Rabin Huissen's works result from meticulous rituals, where the artist follows a script with instructions he sets for himself and others, in order to trace movements in time. The scripts work as a frame on a structural level, where he is the initiator and often "performer" but where he also invites others to take part in. These are the ingredients of Huissen's work: the script, which sets up a situation, human contact and the natural conditions which allow for the experience to happen. A diverse spectrum of results appear, from small to human scale blue prints, letters and postcards he exchanges with others, cut outs which trace his wondering arounds in the city, series of photos and sculptural objects.

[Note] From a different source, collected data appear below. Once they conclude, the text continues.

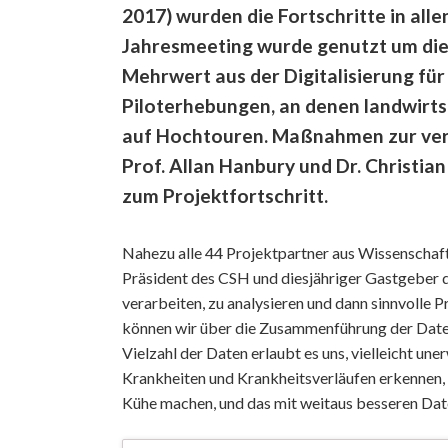
2017) wurden die Fortschritte in all
Jahresmeeting wurde genutzt um die 
Mehrwert aus der Digitalisierung für
Piloterhebungen, an denen landwirts
auf Hochtouren. Maßnahmen zur ver
Prof. Allan Hanbury und Dr. Christia
zum Projektfortschritt.
Nahezu alle 44 Projektpartner aus Wissenscha
Präsident des CSH und diesjähriger Gastgeber d
verarbeiten, zu analysieren und dann sinnvolle
können wir über die Zusammenführung der Date
Vielzahl der Daten erlaubt es uns, vielleicht 
Krankheiten und Krankheitsverläufen erkennen, 
Kühe machen, und das mit weitaus besseren Date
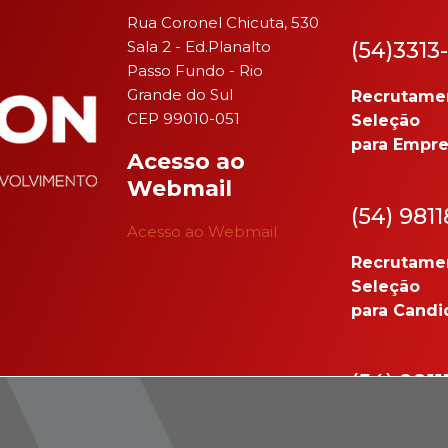
Rua Coronel Chicuta, 530
Sala 2 - Ed.Planalto
(54)3313
Passo Fundo - Rio
Grande do Sul
Recrutame
CEP 99010-051
Seleção
para Empre
Acesso ao
Webmail
(54) 981
Acesso ao Webmail
Recrutame
Seleção
para Candi
(54) 991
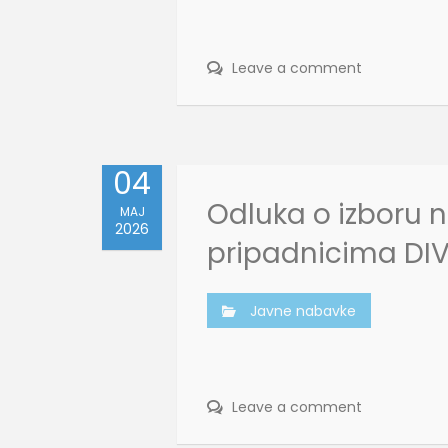
Leave a comment
04
Odluka o izboru 
MAJ
2026
pripadnicima DI
Javne nabavke
Leave a comment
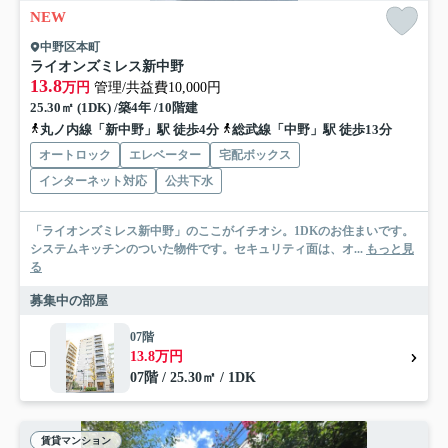
NEW
中野区本町
ライオンズミレス新中野
13.8
万円
管理/共益費10,000円
25.30㎡ (1DK) /築4年 /10階建
丸ノ内線「新中野」駅 徒歩4分
総武線「中野」駅 徒歩13分
オートロック
エレベーター
宅配ボックス
インターネット対応
公共下水
「ライオンズミレス新中野」のここがイチオシ。1DKのお住まいです。
システムキッチンのついた物件です。セキュリティ面は、オ...
もっと見
る
募集中の部屋
07階
13.8万円
07階 / 25.30㎡ / 1DK
賃貸マンション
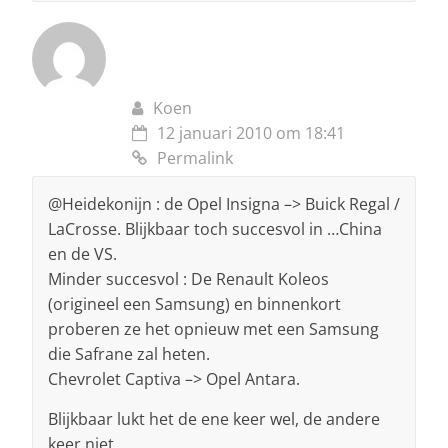
Koen
12 januari 2010 om 18:41
Permalink
@Heidekonijn : de Opel Insigna –> Buick Regal /
LaCrosse. Blijkbaar toch succesvol in …China
en de VS.
Minder succesvol : De Renault Koleos
(origineel een Samsung) en binnenkort
proberen ze het opnieuw met een Samsung
die Safrane zal heten.
Chevrolet Captiva –> Opel Antara.
Blijkbaar lukt het de ene keer wel, de andere
keer niet.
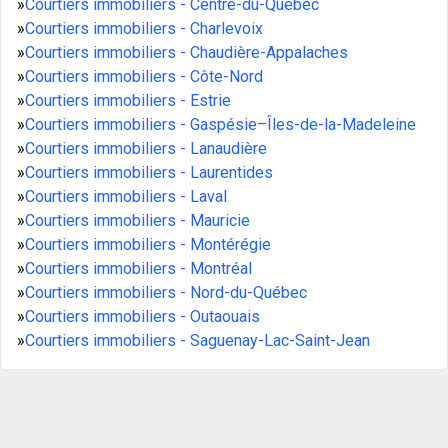
»
Courtiers immobiliers - Centre-du-Québec
»
Courtiers immobiliers - Charlevoix
»
Courtiers immobiliers - Chaudière-Appalaches
»
Courtiers immobiliers - Côte-Nord
»
Courtiers immobiliers - Estrie
»
Courtiers immobiliers - Gaspésie–Îles-de-la-Madeleine
»
Courtiers immobiliers - Lanaudière
»
Courtiers immobiliers - Laurentides
»
Courtiers immobiliers - Laval
»
Courtiers immobiliers - Mauricie
»
Courtiers immobiliers - Montérégie
»
Courtiers immobiliers - Montréal
»
Courtiers immobiliers - Nord-du-Québec
»
Courtiers immobiliers - Outaouais
»
Courtiers immobiliers - Saguenay-Lac-Saint-Jean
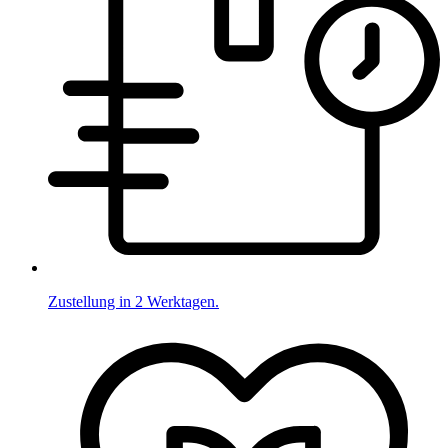
Zustellung in 2 Werktagen.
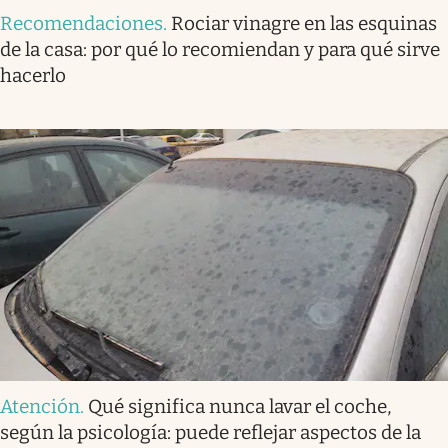
Recomendaciones
.
Rociar vinagre en las esquinas
de la casa: por qué lo recomiendan y para qué sirve
hacerlo
Atención
.
Qué significa nunca lavar el coche,
según la psicología: puede reflejar aspectos de la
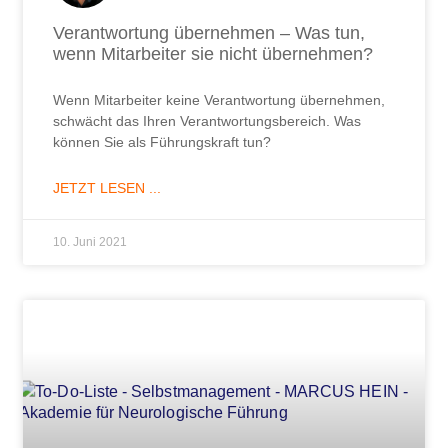
Verantwortung übernehmen – Was tun,
wenn Mitarbeiter sie nicht übernehmen?
Wenn Mitarbeiter keine Verantwortung übernehmen,
schwächt das Ihren Verantwortungsbereich. Was
können Sie als Führungskraft tun?
JETZT LESEN ...
10. Juni 2021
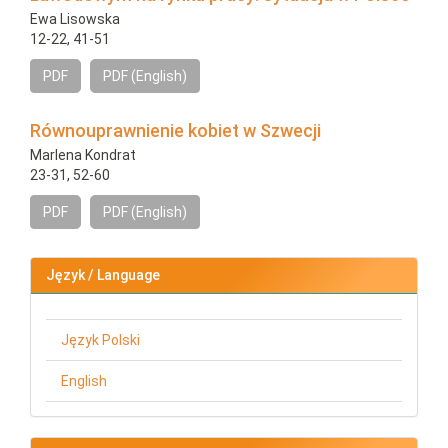
Ewa Lisowska
12-22, 41-51
PDF
PDF (English)
Równouprawnienie kobiet w Szwecji
Marlena Kondrat
23-31, 52-60
PDF
PDF (English)
Język / Language
Język Polski
English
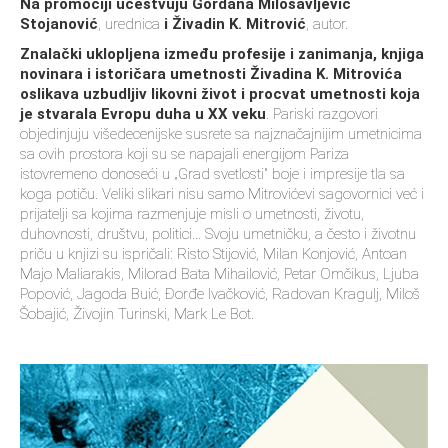
Na promociji učestvuju Gordana Milosavljević
Stojanović
, urednica
i Živadin K. Mitrović
, autor.
Znalački uklopljena između profesije i zanimanja, knjiga
novinara i istoričara umetnosti Živadina K. Mitrovića
oslikava uzbudljiv likovni život i procvat umetnosti koja
je stvarala Evropu duha u XX veku
. Pariski razgovori
objedinjuju višedecenijske susrete sa najznačajnijim umetnicima
sa ovih prostora koji su se napajali energijom Pariza
istovremeno donoseći u „Grad svetlosti" boje i impresije tla sa
koga potiču. Veliki slikari nisu samo Mitrovićevi sagovornici već i
prijatelji sa kojima razmenjuje misli o umetnosti, životu,
duhovnosti, društvu, politici... Svoju umetničku, a često i životnu
priču u knjizi su ispričali: Risto Stijović, Milan Konjović, Antoan
Majo Maliarakis, Milorad Bata Mihailović, Petar Omčikus, Ljuba
Popović, Jagoda Buić, Đorđe Ivačković, Radovan Kragulj, Miloš
Šobajić, Živojin Turinski, Mark Le Bot.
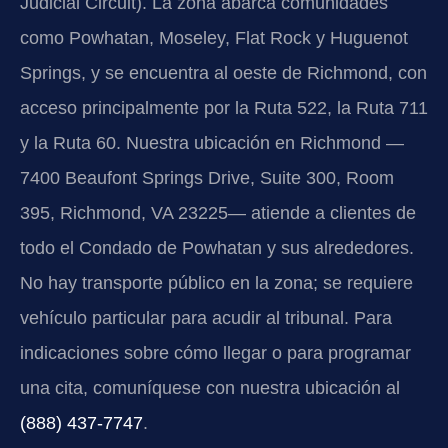
Judicial Circuit). La zona abarca comunidades
como Powhatan, Moseley, Flat Rock y Huguenot
Springs, y se encuentra al oeste de Richmond, con
acceso principalmente por la Ruta 522, la Ruta 711
y la Ruta 60. Nuestra ubicación en Richmond —
7400 Beaufont Springs Drive, Suite 300, Room
395, Richmond, VA 23225— atiende a clientes de
todo el Condado de Powhatan y sus alrededores.
No hay transporte público en la zona; se requiere
vehículo particular para acudir al tribunal. Para
indicaciones sobre cómo llegar o para programar
una cita, comuníquese con nuestra ubicación al
(888) 437-7747
.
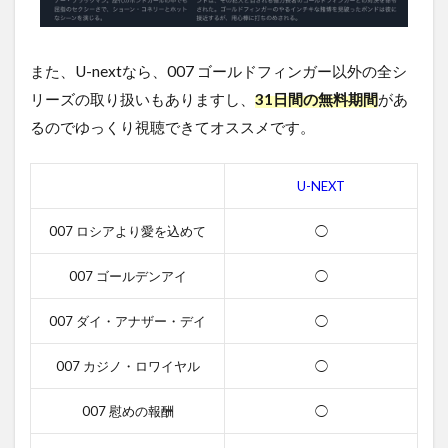
ーの
スタ
ッフ
また、U-nextなら、007 ゴールドフィンガー以外の全シ
4.4
リーズの取り扱いもありますし、
31日間の無料期間
があ
007
ゴー
るのでゆっくり視聴できてオススメです。
ルド
フィ
ンガ
U-NEXT
ーの
関連
007 ロシアより愛を込めて
◯
作品
5
007 ゴールデンアイ
◯
007
ゴ
007 ダイ・アナザー・デイ
◯
ー
ル
007 カジノ・ロワイヤル
◯
ド
フ
ィ
007 慰めの報酬
◯
ン
ガ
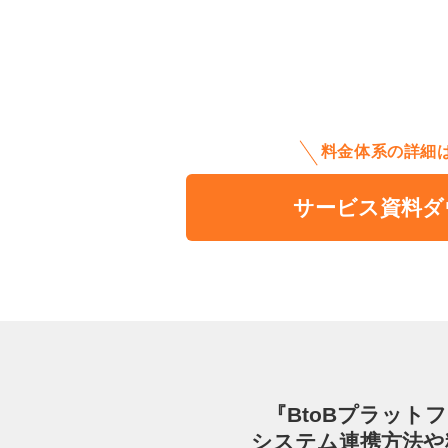
料金体系の詳細
サービス資料ダ
『BtoBプラット
システム連携方法や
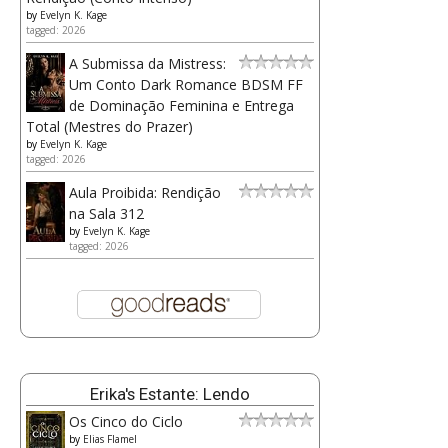
by
Evelyn K. Kage
tagged: 2026
A Submissa da Mistress:
Um Conto Dark Romance BDSM FF
de Dominação Feminina e Entrega
Total (Mestres do Prazer)
by
Evelyn K. Kage
tagged: 2026
Aula Proibida: Rendição
na Sala 312
by
Evelyn K. Kage
tagged: 2026
Erika's Estante: Lendo
Os Cinco do Ciclo
by
Elias Flamel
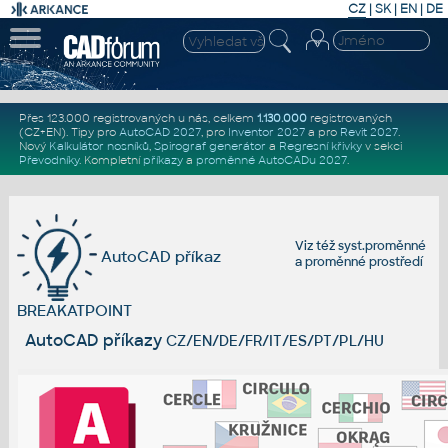
CZ
|
SK
|
EN
|
DE
Přes 123.000 registrovaných u nás, celkem
1.130.000
registrovaných
(CZ+EN)
. Tipy pro
AutoCAD 2027
, pro
Inventor 2027
a pro
Revit 2027
.
Nový
Kalkulátor nosníků
,
Spirograf generátor
a
Regresní křivky
v sekci
Převodníky
.
Kompletní
příkazy
a
proměnné AutoCADu 2027
.
Viz též
syst.proměnné
AutoCAD příkaz
a
proměnné prostředí
BREAKATPOINT
AutoCAD příkazy
CZ/EN/DE/FR/IT/ES/PT/PL/HU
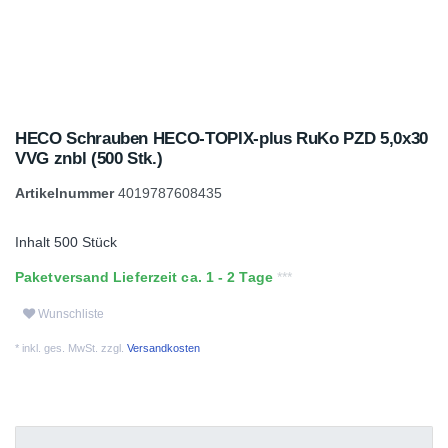
HECO Schrauben HECO-TOPIX-plus RuKo PZD 5,0x30
VVG znbl (500 Stk.)
Artikelnummer
4019787608435
Inhalt
500
Stück
Paketversand Lieferzeit ca. 1 - 2 Tage
Wunschliste
* inkl. ges. MwSt. zzgl.
Versandkosten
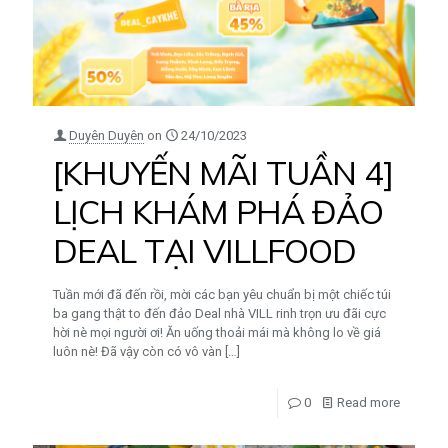
Duyên Duyên
on
24/10/2023
[KHUYẾN MÃI TUẦN 4]
LỊCH KHÁM PHÁ ĐẢO
DEAL TẠI VILLFOOD
Tuần mới đã đến rồi, mời các bạn yêu chuẩn bị một chiếc túi
ba gang thật to đến đảo Deal nhà VILL rinh trọn ưu đãi cực
hời nè mọi người ơi! Ăn uống thoải mái mà không lo về giá
luôn nè! Đã vậy còn có vô vàn
[…]
0
Read more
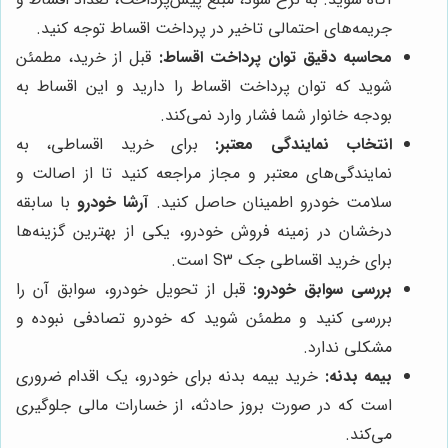
جریمه‌های احتمالی تاخیر در پرداخت اقساط توجه کنید.
محاسبه دقیق توان پرداخت اقساط:
قبل از خرید، مطمئن
شوید که توان پرداخت اقساط را دارید و این اقساط به
بودجه خانوار شما فشار وارد نمی‌کند.
انتخاب نمایندگی معتبر:
برای خرید اقساطی، به
نمایندگی‌های معتبر و مجاز مراجعه کنید تا از اصالت و
سلامت خودرو اطمینان حاصل کنید.
آرشا خودرو
با سابقه
درخشان در زمینه فروش خودرو، یکی از بهترین گزینه‌ها
برای خرید اقساطی جک S3 است.
بررسی سوابق خودرو:
قبل از تحویل خودرو، سوابق آن را
بررسی کنید و مطمئن شوید که خودرو تصادفی نبوده و
مشکلی ندارد.
بیمه بدنه:
خرید بیمه بدنه برای خودرو، یک اقدام ضروری
است که در صورت بروز حادثه، از خسارات مالی جلوگیری
می‌کند.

The blueprints are evidences of an intimate body experience, which reflect on a personal encounter based on traveling out of daily life, undressed from social roles or masks. At the same time this event was occurring, on that precise point in time, something else was happening to someone else and the work moderates and connects this simultaneity. By preserving the energy of the moment in that object, the artist's history links to other's peoples history. In this sense, his body is used as a tool for a correspondence on a meta level, which embodies the wish for completeness and the aspiration for wholeness. He inscribes it on paper, previously prepared with photo emulsion which reacts to light. Time is the invisible agent that allows for the reaction to take place and finally the instant is registered. Natural conditions such as the sun, the wind, the temperature, sand, dust and water interfere with the process. These conserved moments are then collected and archived in boxes, as a closure of the process. However, this closure is temporary, as they are later on brought to the white box context, claiming the museum's function of preserving but also displaying history. The boxes are exhibited in cabinets and on tables, as tridimensional timelines, varying in its dimensions, although the material is always the same, presented as a physical landscape of a memory database: a representation of time under the fragments of memories.
The work carefully articulates a relation between private and public: keeping and sharing secrets. The white boxes that lay in a cabinet or on a table, waiting to be opened, until the work is finally activated by the viewer, present themselves as a gift that has been prepared by the artist under the form of a secret. Or in his letters and postcards, where the artist asks for a favour which conveys a relation with the other, built upon levels of care and trust. This favour is actually a set of instructions to be followed by the other, which were thought through based on the person's personality and relation with the artist. By following the instructions, the other person is actually finalizing the work without being conscious of it.
Even within Huissen's two-dimensional works we have the perception of a sculptural object rather than an image, in the sense that they evoke something through its absence. His paper cut-out collages, which re- enact and recount his journeys through urban environments are spectral images of presence, such as the traveling diaries and notations.
Huissen's work comes from a conceptual basis, very precise in defining its own parameters and also in terms of material and composition - where each part of the work is designed and made by himself - which makes it very unique. Yet, they are also very physical and organic, they map inner feelings and reveal physical reactions through an echo of abstractions. His work is based on the idea that facts per se are not interesting, they only gain meaning when mediated by humans and with the interference of external conditions, which bring it from potency into being.